**Information shown:**
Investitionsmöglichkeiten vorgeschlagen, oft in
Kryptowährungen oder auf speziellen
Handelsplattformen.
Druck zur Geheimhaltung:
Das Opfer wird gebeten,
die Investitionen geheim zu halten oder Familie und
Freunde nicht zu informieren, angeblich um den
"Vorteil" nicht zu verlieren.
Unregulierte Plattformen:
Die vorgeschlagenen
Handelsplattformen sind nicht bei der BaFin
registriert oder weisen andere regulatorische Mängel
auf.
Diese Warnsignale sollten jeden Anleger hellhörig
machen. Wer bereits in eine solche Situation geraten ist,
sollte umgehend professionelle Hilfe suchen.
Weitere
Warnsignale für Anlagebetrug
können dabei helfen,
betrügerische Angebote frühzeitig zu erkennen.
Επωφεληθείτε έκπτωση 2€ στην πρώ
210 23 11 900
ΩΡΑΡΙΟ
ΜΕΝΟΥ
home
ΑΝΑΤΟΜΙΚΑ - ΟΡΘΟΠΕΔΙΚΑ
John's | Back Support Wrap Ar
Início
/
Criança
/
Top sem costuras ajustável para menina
* * *
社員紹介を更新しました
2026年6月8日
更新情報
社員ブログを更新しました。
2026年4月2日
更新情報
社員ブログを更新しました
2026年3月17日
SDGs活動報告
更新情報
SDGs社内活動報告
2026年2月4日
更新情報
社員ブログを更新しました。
--
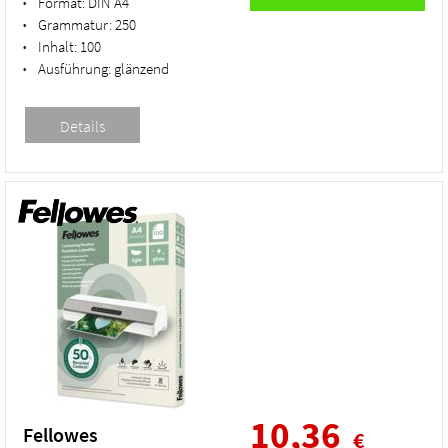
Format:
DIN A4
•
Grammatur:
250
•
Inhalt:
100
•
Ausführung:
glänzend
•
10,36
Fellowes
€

**Action item:** Only the lines above starting at the one containing "Investitionsmöglichkeiten vorgeschlagen, oft" and ending at the one containing "Freunde nicht zu", both included, are to be returned, exactly as they read.

**Task answer:**
Investitionsmöglichkeiten vorgeschlagen, oft in
Kryptowährungen oder auf speziellen
Handelsplattformen.
Druck zur Geheimhaltung:
Das Opfer wird gebeten,
die Investitionen geheim zu halten oder Familie und
Freunde nicht zu informieren, angeblich um den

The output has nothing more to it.